In that wikipedia article, they found that $\beta$ is independent of $L$ (or equivalently $u_0$, if $u_0(L)$ is a one-to-one function):
$$\frac{\partial J(u_0(L),L)}{\partial u}=1-\beta^2 \tag{4}$$
You cannot integrate this equation with respect to $u$ because there is no $u$ involved actually - we are evaluating at $u=u_0(L)$. It's a function of $L$. Likewise we can rewrite (4) as
$$\frac{\partial J(u,L_0(u))}{\partial u}=1-\beta^2 \tag{5}$$
Still, you cannot simply integrate and obtain $J(u,L_0(u))$ because that's not how the chain rule works:
$$\frac{d}{du}J(u,L_0(u))=\frac{\partial}{\partial u}J(u,L_0(u))+\frac{\partial J(u,L_0(u))}{\partial L} \frac{dL_0}{du} \tag{6}$$
So you still need to calculate $\frac{dL_0}{du}$ in order to integrate and obtain $J(u,L_0(u))$.
What the article does is use a clever manipulation to derive an equation that does away with explicit $L$ dependence, leaving a single-variable differential equation in $u$ to be solved.
$$\frac{\partial J (u_0(L),L)}{\partial u}=1-\beta^2=-2+\frac{u_0(L)}{f\left(\frac{1}{u_0(L)}\right)}\left[\frac{d}{du}f\left(\frac{1}{u}\right)\right]_{u=u_0(L)} \tag{7}$$
In (7), we find that all the dependence on $L$ is through the function $u_0(L)$. Since $u_0(L)$ is assumed to be a smooth function of $L$, we can really just drop the $L$ and solve for $u_0$. This is equivalent to having derived
$$\frac{\partial J (u,L_0(u))}{\partial u}=1-\beta^2=-2+\frac{u}{f\left(\frac{1}{u}\right)}\frac{d}{du}f\left(\frac{1}{u}\right)\tag{8}$$
This gives a differential equation for $f(r)$ which we can solve, and work back to get $J(u,L)$.
Best Answer
The orbit is in 2d and "oscillates" between a minimum and a maximum $r$. The position in the plane if given by $(r(t),\phi(t))$ but here $t$ has been eliminated and you have $r(\phi)$.
As you go once from $r_{min}$ to $r_{max}(\phi)$, the body will advance along the orbit by an angular distance $\Delta \phi$. As you go from $r_{min}$ to $r_{max}$ and back to $r_{min}$, you advance by an angle $2\Delta \phi$.
To get a closed orbit, you must eventually come back to your starting point, meaning you must make an integer number $b$ of trips between $r_{min}$ and $r_{max}$ while advancing by an integer multiple $a$ of $2\pi$. This is the geometrical origin of the $2\pi a/b$ factor.
Edit: In answer to a comment, two situations are illustrated below.
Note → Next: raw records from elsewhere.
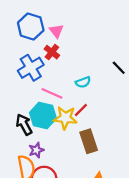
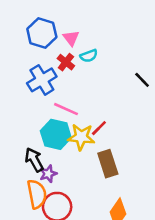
cyan semicircle: (83, 82) -> (89, 56), moved
black arrow: (24, 124) -> (34, 160), moved

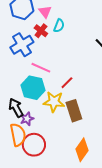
cyan semicircle: (89, 56) -> (59, 26), turned -48
yellow star: (81, 137) -> (54, 102), moved

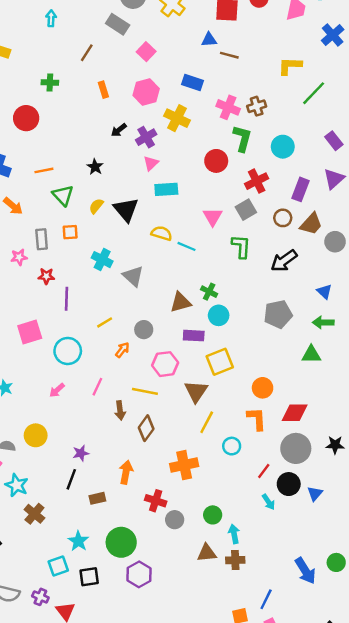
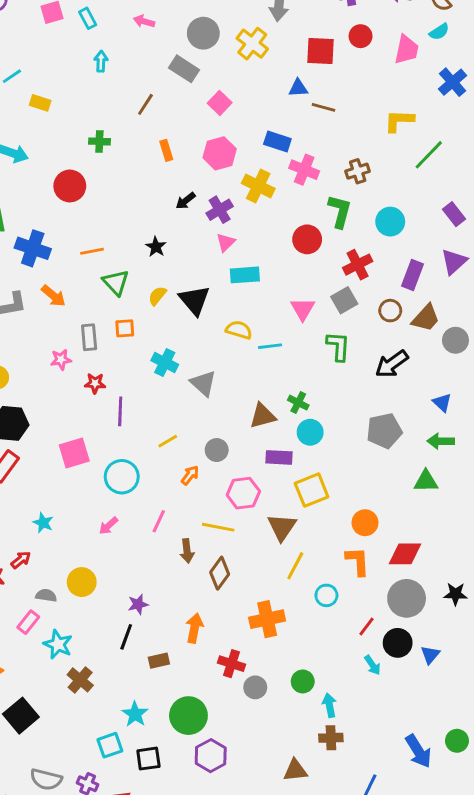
pink cross: (228, 107) -> (304, 170), moved
cyan line: (187, 246) -> (270, 346), turned -30
brown triangle: (207, 553) -> (295, 770), moved

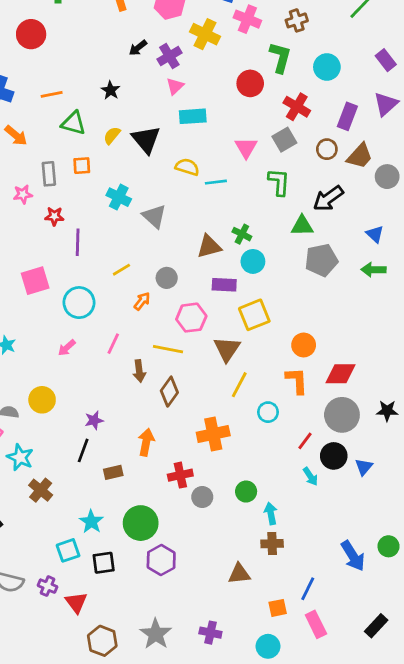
red cross: (358, 265) -> (297, 107), turned -32
green triangle: (116, 282) -> (74, 123), turned -32
green triangle: (426, 481) -> (302, 226), moved
red cross: (231, 664) -> (180, 475), turned -30

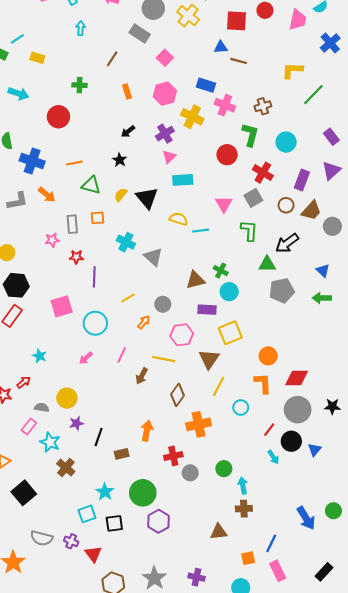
black arrow: (138, 48) -> (128, 132), moved
brown arrow: (139, 371) -> (142, 376), turned 35
brown diamond: (169, 392) -> (178, 395), moved
purple star: (94, 420) -> (76, 423), moved

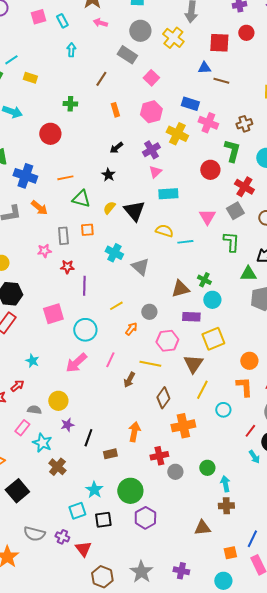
pink arrow: (86, 358) -> (76, 363), size x1.6

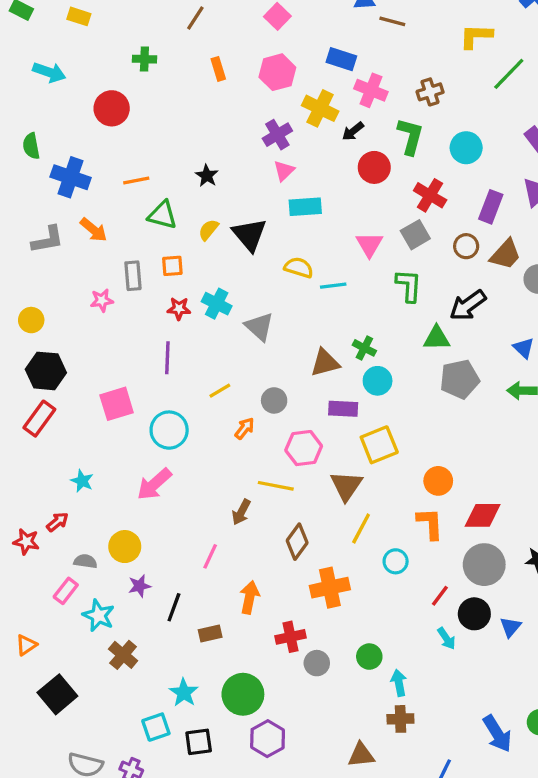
black arrow: (116, 148) -> (353, 131), moved
red star: (67, 267) -> (179, 309), moved
pink line: (110, 360) -> (210, 556), moved

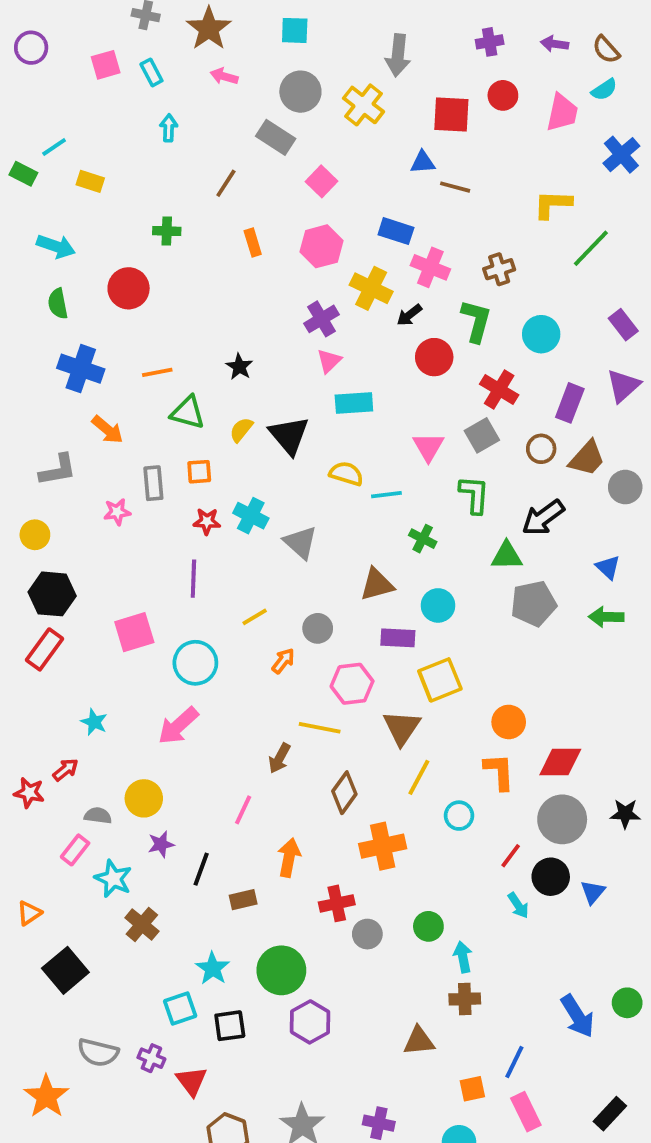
green semicircle: (31, 146) -> (58, 304), moved
gray L-shape: (48, 240) -> (58, 470), moved
green cross: (364, 348) -> (423, 539), moved

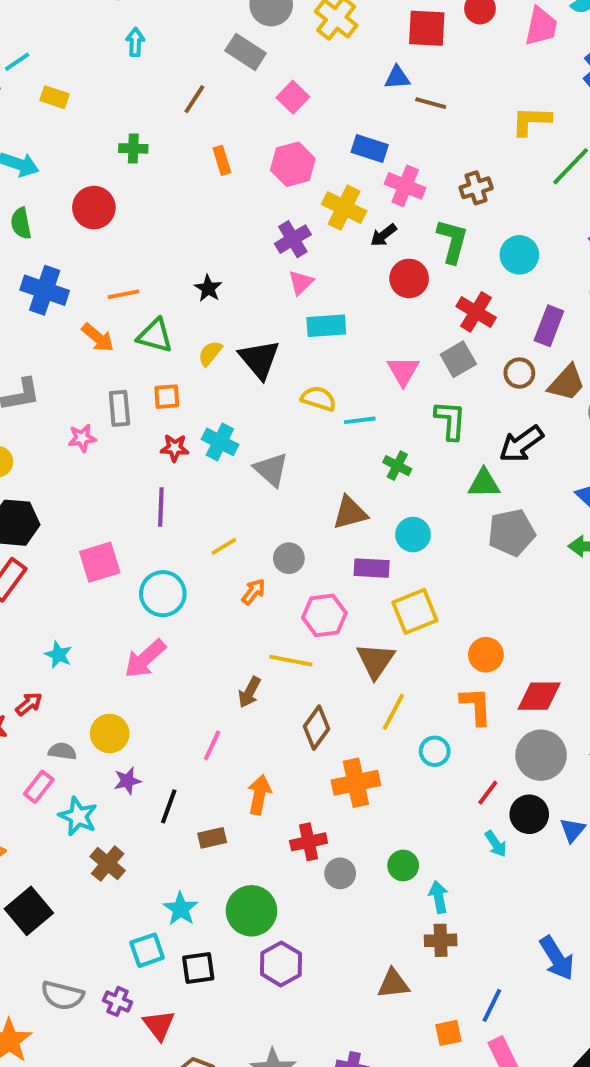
orange arrow: (108, 430) -> (98, 338), moved

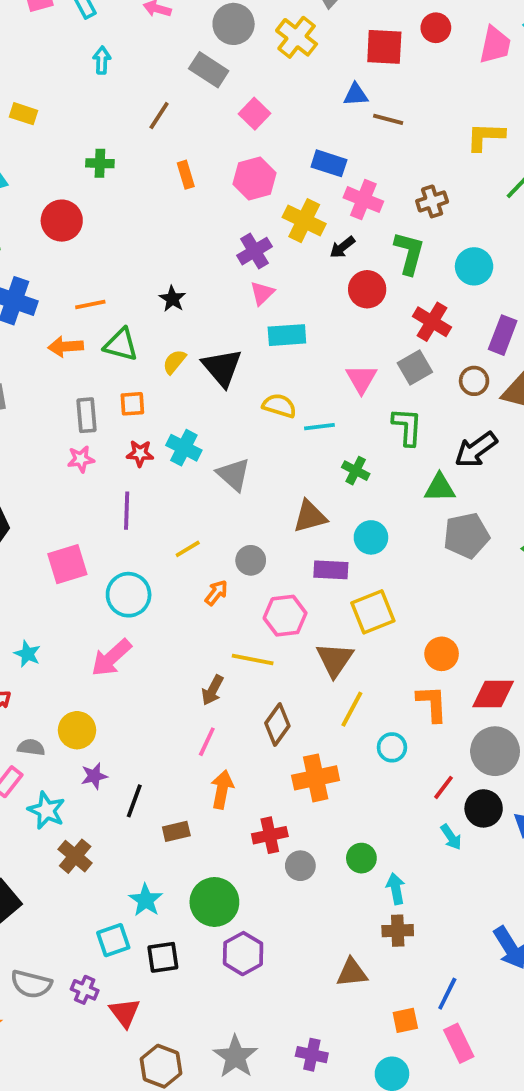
orange arrow: (98, 338) -> (66, 347), turned 136
pink star: (82, 438) -> (81, 459), moved
pink line: (212, 745) -> (207, 742), moved

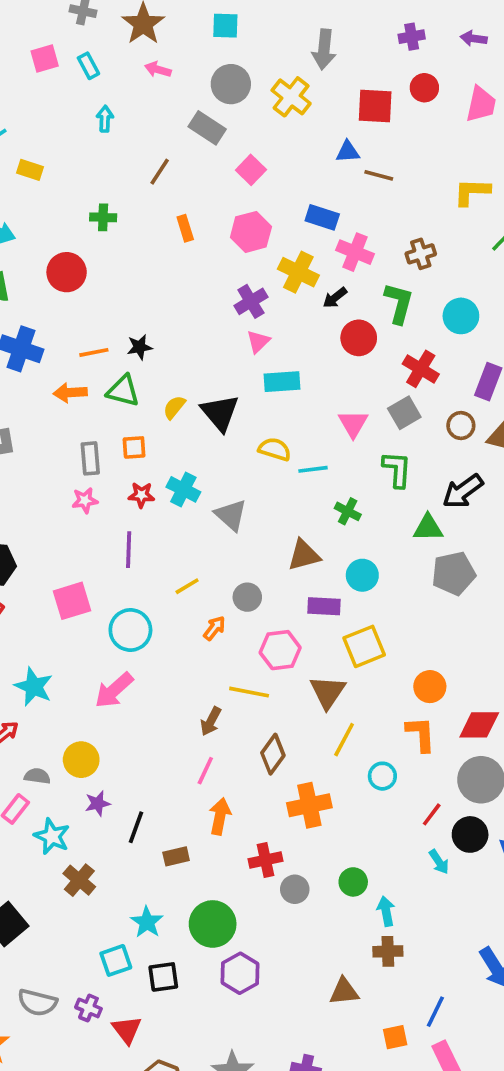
black star: (172, 299) -> (140, 347), moved, turned 30
cyan star: (27, 654) -> (34, 687), size x1.5

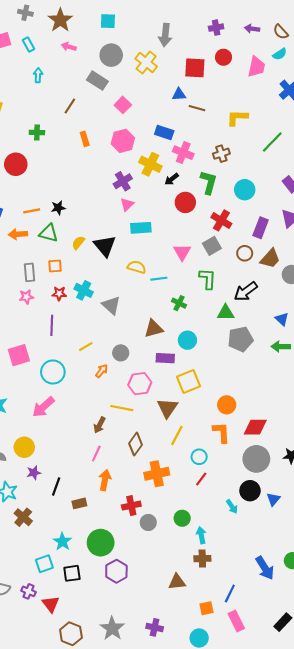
yellow L-shape: (472, 192) -> (237, 118), moved
red line: (432, 814) -> (201, 479), moved

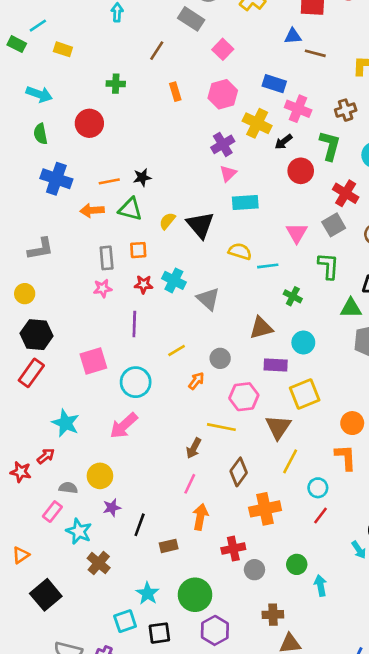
brown cross: (202, 559) -> (273, 615), moved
In both cases $r_{min}=1$ and $r_{max}=3$, and these values are shows as red thick lines. These values restrict the orbits to a ring of inner radius $1$ and outer radius $3$. The radius oscillates between $1$ and $3$ with some frequency $\omega_r$, as can be seen by the black lines in the figures.
The parametric equations for the figures on the left and the right are, respectively, $$ r(\phi)=2+\cos\left(\sqrt{3}\phi\right)\, ,\qquad \hbox{and}\qquad r(\phi)=2+\cos\left(\phi\right) $$
In the first case, the ratio $\omega_\phi/\omega_r$ is not commensurate since $\sqrt{3}$ is irrational, and the orbit does not close. The best way to see this is to note that the start of the parametric curve is at $r=3,\phi=0$ but, at the end of the curve, $r\ne 3$. Because the ratio $\omega_\phi/\omega_r$ is irrational, the orbit would eventually densely fill the ring.
In the second case, on the other hand, the ratio $\omega_\phi/\omega_r$ is commensurate, and one can show (if we follow the curve through its $\phi$ evolution) that in fact it goes from $r_{min}\to r_{max}\to r_{min}$ exactly once when $\phi$ goes from $0\to 2\pi$.